At that same time (late 90's), we were already deploying full-color Palm Pilots with wifi, and eagerly waiting for the integrated phone models whi were projected to be released about 2000.
I was using a Treo with a touch screen before iPhones existed, and I was a late adopter in about 2003 because I don't do early versions, I wanted CDMA, and didn't want the Palm-like flip cover thing. The Treo was kind of the first bar-type smart phone, just rounded. I used to watch movies on that thing on flights. I kept multiple SD cards so I could swap them out (they ejected from the top, no opening the case, no power cycle).
I (well, my deployment team) had deployed thousands of Palm Pilots with wifi access, and then Treos, which synced to a desktop app, in the early 2000s, probably 5 years before iPhone existed.
It could send/receive emails, SMS, calendar, load all sorts of apps from simple games like checkers to Monopoly. It did GPS and mapping with a third party SD card.
It had a third party office app that is now available on Android. I used a shopping app that could sync to an account online. It could browse the web (though the web browsing was pretty awful at the time). It could send data wirelessly to people nearby using infrared.
It had a camera (a shitty one) that could also do video. It used a data connection with the cell provider. It had Bluetooth, and could send Palm apps to other devices with it.
There were versions that had Windows Mobile on them, they were pretty good.
I moved to Android from Treo in 2009.
Smartphones weren't a new idea, Palm had been on it since the mid 90's, just waiting for the phone tech to be small enough to pack into a Palm Pilot.
Apple never leads, despite what their PR is so good at promulgating.
What they are excellent at is watching the market and timing their entry perfectly, with a product people want, giving the impression that they lead the market.
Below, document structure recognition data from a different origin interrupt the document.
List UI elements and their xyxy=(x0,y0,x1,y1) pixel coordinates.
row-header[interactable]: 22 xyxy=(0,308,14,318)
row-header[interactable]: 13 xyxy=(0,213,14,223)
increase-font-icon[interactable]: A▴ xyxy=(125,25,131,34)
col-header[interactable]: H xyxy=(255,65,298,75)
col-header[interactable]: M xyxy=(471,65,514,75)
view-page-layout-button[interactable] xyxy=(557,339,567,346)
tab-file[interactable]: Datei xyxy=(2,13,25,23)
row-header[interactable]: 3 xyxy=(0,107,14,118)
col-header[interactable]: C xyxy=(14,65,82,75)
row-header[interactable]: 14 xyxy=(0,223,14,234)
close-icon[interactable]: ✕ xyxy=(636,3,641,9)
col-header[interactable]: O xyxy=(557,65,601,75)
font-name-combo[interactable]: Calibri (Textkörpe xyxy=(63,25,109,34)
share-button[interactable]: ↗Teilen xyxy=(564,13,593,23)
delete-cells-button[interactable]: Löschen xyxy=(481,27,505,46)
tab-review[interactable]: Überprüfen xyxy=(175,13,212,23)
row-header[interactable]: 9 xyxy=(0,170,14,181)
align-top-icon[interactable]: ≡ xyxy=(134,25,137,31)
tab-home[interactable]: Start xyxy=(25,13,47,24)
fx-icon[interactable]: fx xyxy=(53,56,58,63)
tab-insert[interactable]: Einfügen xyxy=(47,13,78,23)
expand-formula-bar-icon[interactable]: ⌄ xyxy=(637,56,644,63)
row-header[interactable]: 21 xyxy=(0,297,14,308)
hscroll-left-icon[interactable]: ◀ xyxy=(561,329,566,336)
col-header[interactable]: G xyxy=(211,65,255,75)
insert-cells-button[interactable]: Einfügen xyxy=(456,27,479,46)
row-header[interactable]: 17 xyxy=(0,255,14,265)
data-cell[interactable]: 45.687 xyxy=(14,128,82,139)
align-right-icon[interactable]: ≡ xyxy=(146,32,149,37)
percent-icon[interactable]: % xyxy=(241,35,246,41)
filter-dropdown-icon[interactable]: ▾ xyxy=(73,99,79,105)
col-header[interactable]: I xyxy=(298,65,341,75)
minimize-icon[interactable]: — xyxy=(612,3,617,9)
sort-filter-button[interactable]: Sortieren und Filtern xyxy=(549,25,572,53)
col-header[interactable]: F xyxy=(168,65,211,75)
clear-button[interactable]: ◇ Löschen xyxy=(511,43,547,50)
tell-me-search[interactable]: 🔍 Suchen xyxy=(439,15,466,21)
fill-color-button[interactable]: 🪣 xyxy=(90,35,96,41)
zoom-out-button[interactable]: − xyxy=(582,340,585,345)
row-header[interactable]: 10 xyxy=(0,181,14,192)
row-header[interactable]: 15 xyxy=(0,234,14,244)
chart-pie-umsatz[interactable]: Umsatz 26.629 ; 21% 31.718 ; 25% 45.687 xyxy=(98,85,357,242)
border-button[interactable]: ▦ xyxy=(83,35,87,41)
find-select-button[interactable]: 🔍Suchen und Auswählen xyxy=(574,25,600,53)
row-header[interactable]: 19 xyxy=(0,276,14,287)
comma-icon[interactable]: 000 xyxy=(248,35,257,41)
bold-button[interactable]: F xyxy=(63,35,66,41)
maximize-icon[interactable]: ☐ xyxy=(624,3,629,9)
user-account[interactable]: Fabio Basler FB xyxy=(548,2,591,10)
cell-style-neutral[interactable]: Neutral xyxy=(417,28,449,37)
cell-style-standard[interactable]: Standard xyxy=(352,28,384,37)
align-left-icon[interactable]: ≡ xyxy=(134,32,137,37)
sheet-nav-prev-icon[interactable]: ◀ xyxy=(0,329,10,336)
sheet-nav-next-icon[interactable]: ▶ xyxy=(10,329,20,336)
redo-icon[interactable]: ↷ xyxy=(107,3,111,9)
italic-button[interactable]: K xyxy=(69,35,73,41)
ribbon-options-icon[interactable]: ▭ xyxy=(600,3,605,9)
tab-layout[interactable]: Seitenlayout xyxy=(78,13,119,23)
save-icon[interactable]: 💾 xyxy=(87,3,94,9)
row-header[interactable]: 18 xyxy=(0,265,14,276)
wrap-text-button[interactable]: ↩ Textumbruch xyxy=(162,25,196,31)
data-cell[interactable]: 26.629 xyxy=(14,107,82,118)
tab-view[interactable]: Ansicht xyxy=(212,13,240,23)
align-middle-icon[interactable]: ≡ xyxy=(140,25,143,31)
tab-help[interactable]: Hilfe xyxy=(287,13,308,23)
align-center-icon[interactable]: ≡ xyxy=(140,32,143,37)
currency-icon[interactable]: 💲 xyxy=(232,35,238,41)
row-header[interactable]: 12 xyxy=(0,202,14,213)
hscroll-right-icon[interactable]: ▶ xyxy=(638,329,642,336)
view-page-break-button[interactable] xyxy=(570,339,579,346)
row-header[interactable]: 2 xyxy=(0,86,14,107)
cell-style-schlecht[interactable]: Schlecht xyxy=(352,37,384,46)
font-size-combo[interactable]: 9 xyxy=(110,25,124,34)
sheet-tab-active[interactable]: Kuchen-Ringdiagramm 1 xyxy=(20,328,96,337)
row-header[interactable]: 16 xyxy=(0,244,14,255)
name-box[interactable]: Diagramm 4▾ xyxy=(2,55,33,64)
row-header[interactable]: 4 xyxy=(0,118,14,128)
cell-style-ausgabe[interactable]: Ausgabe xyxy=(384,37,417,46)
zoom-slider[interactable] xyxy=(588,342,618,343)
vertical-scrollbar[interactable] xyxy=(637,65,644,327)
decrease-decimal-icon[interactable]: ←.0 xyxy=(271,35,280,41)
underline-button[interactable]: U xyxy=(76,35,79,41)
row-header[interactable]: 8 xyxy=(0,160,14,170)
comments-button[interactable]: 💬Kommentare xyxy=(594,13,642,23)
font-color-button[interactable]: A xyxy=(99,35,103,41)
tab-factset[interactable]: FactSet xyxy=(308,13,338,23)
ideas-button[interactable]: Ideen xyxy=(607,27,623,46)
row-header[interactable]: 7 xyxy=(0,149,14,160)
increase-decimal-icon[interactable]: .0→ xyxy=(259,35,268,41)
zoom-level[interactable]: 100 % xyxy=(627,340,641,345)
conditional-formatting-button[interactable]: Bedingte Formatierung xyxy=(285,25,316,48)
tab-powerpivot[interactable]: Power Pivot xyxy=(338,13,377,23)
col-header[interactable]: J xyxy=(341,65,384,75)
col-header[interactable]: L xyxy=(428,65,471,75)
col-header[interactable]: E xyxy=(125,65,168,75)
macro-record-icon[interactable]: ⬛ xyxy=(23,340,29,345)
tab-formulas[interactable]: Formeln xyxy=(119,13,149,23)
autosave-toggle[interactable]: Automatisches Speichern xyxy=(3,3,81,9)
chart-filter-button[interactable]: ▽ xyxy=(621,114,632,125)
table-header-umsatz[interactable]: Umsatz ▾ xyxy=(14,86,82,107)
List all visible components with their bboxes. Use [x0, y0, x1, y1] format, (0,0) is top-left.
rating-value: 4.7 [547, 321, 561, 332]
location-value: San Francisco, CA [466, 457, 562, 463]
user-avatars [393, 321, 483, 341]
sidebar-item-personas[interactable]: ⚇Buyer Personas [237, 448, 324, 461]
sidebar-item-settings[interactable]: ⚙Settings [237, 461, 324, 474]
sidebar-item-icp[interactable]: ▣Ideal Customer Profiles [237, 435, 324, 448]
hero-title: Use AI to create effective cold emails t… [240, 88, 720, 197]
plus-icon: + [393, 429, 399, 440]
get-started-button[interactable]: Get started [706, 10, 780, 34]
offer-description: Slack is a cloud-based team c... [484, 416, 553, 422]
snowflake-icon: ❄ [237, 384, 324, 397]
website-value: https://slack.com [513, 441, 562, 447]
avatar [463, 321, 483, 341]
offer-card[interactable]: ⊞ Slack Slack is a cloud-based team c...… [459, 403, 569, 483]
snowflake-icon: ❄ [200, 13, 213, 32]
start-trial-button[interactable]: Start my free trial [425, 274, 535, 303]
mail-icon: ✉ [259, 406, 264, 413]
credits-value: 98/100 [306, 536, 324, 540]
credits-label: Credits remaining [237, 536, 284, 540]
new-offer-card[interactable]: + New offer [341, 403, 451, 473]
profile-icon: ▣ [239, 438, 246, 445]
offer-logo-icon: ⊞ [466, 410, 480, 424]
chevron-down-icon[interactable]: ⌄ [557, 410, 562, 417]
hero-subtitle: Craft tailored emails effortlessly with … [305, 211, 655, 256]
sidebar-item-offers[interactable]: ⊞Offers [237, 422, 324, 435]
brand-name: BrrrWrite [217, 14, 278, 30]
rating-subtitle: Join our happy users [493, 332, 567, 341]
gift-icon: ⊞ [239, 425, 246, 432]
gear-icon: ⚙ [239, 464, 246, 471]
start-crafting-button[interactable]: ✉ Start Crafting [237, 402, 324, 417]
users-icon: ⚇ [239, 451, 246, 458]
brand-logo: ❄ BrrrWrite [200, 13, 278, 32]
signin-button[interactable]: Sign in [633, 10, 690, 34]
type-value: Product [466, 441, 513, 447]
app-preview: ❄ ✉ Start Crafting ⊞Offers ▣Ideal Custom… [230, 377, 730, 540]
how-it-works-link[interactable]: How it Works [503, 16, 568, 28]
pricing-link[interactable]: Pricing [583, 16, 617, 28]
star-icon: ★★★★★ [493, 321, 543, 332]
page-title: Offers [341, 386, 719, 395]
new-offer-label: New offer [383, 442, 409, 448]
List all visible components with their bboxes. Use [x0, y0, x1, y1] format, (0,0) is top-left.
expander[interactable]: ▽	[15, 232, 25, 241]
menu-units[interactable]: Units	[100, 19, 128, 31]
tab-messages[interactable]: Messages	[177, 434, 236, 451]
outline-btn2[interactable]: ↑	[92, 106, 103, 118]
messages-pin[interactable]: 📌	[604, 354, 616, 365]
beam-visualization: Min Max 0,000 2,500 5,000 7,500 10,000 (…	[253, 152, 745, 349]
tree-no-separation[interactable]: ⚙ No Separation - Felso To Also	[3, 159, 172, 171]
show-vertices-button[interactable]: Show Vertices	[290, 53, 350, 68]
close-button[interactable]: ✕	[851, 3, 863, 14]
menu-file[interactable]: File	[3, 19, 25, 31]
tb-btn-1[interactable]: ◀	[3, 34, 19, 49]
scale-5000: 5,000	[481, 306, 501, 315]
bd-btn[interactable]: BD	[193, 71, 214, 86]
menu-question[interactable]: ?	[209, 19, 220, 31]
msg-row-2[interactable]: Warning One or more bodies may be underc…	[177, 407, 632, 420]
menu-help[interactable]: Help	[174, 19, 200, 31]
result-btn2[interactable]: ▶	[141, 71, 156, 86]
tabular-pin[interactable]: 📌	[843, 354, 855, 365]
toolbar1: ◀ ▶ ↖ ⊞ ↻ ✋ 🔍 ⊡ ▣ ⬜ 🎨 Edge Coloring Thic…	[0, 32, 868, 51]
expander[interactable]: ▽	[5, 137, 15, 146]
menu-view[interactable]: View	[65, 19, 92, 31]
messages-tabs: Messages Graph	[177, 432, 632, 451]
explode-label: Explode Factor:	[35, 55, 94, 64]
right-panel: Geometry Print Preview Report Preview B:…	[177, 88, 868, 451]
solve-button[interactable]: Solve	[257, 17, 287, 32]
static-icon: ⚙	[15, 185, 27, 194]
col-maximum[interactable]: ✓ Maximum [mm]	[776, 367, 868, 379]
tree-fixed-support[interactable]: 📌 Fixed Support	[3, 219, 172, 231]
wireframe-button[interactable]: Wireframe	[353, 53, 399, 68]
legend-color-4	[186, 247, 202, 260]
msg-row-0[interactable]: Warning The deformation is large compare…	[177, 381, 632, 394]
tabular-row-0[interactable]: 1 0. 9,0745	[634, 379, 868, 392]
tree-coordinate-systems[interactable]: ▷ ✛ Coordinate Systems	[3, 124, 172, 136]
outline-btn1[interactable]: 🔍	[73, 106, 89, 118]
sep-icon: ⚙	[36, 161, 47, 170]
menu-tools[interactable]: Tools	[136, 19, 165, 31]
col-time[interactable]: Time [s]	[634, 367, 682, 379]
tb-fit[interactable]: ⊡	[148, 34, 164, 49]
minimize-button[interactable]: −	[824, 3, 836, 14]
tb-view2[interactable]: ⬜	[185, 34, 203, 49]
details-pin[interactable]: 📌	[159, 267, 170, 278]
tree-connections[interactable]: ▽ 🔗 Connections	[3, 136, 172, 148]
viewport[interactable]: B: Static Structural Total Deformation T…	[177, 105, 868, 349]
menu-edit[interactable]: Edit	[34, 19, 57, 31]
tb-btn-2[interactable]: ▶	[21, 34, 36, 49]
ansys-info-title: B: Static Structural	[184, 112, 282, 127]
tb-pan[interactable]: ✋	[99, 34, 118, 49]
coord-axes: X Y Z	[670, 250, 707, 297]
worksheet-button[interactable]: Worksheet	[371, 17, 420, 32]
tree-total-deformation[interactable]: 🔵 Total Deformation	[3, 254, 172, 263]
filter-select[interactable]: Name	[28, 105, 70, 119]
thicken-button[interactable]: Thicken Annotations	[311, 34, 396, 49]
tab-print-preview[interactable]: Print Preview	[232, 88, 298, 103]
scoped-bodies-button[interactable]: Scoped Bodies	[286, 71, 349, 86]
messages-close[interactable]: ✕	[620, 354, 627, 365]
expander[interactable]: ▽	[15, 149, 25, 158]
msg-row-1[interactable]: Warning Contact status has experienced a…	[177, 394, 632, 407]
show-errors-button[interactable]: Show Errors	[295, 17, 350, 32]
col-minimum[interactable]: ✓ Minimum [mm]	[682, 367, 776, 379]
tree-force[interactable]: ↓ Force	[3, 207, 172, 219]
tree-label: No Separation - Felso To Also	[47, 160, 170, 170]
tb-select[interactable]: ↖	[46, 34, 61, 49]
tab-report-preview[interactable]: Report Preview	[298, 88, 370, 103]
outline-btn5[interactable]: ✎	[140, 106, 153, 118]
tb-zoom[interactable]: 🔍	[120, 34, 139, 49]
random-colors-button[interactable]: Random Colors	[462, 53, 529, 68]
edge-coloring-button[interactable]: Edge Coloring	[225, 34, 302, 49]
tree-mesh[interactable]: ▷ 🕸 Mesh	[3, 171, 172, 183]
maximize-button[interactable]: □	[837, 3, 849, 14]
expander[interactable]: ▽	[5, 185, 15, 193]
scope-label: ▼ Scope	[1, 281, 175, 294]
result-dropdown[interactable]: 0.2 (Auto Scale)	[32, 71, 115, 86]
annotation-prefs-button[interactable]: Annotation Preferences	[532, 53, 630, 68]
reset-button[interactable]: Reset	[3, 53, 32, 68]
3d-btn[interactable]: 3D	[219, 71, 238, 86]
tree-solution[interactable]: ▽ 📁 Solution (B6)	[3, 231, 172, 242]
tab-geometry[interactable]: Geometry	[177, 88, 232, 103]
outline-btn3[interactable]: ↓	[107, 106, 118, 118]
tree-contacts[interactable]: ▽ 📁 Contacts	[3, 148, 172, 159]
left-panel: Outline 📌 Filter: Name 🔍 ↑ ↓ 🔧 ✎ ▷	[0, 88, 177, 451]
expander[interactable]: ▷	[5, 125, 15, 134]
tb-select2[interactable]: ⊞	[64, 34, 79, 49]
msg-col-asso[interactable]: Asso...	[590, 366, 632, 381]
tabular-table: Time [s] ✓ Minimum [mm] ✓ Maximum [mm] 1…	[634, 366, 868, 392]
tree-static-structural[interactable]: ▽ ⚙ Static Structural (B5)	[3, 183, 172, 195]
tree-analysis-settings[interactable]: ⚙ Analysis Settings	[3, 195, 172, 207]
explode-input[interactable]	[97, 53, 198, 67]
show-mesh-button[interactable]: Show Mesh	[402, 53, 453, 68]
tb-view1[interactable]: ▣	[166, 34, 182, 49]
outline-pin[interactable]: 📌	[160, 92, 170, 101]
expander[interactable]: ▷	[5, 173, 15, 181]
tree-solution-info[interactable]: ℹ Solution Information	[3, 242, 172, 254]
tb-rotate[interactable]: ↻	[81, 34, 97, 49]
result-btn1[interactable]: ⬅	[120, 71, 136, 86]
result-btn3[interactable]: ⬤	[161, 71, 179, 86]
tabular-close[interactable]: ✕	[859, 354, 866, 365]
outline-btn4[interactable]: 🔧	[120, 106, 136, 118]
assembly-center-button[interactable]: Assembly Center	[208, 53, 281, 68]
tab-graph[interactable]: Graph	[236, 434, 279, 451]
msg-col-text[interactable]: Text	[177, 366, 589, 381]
And I don't say this as a criticism, what they do is brilliant, and the products they release are usually good at what they're intended to do.
I really like their design at times. The iPhone, from a physicality stand point, is brilliantly balanced, shaped, sized. Unfortunately iOS just doesn't meet my personal needs.
Apple shipped the Newton in 1993. Well before Palm. And long, long, before shipping the Newton they were talking about hand held computers. The idea that they copied Palm is ridiculous.
Like Palm, the Newton wasn't good enough to achieve widespread market adoption (and Apple recognised that - killing it in 1998).
Sure - iPhone wasn't the first pocket computer and it was a very obvious invention that companies all over the world had failed to pull off for decades. I think Microsoft was the closest - their Pocket PC that was pretty good and they had a massive decade long version almost rebuilt from scratch about to ship when the iPhone came out... But Apple beat them to it and Google followed close behind - reportedly Google's early hardware partners were planning to ship Windows on those devices but Microsoft lost out on the contract negotiations, Satya Nadela said they were just too slow - their hardware partners want to wait for them.
Apple was first to ship a good pocket computer. That was real innovation. Real innovators are the ones that get it right, and being first (to get it right) matters because once it's done once everyone else can just copy your idea instead of wasting time developing and testing dead end solutions to hard problems. The early Android devices for example, looked more like the old Pocket PC or a Blackberry. They probably weren't good enough to be successful. They quickly copied ideas like the software keyboard from Apple, and quickly adopted Apple's open source technology like the WebKit rendering engine.